• **Page-level text extractions**:
┌────────
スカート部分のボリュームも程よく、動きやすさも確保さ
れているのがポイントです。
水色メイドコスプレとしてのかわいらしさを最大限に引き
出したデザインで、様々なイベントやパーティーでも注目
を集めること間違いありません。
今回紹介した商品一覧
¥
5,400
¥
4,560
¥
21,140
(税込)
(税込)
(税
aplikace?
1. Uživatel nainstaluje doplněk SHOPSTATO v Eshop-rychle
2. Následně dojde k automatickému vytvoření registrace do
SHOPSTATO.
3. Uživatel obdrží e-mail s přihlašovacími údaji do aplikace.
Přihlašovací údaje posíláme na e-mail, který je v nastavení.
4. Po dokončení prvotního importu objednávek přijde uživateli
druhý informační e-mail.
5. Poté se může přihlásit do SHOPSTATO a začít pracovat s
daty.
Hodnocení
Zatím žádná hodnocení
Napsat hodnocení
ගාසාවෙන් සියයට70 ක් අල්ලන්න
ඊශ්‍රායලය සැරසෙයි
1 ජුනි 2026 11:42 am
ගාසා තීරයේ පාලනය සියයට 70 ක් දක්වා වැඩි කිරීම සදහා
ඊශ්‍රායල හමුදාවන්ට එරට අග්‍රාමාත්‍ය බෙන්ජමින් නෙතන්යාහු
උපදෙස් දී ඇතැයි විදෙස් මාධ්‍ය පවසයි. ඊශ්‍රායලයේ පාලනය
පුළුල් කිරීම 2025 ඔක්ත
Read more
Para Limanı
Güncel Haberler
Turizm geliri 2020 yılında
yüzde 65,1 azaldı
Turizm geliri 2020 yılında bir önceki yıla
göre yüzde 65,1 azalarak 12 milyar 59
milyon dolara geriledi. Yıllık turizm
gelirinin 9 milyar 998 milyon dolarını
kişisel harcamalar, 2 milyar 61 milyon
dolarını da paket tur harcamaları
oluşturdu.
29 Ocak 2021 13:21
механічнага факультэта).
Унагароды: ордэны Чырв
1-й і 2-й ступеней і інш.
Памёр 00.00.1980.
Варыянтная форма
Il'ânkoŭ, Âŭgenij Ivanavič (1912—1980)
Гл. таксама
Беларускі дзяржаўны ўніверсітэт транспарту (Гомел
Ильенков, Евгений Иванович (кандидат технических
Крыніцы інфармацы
└────────
• **Work item**:
Lines in the records above that carry the word "yılında" are to be located and copied.

• **Response to this exercise**:
Turizm geliri 2020 yılında
Turizm geliri 2020 yılında bir önceki yıla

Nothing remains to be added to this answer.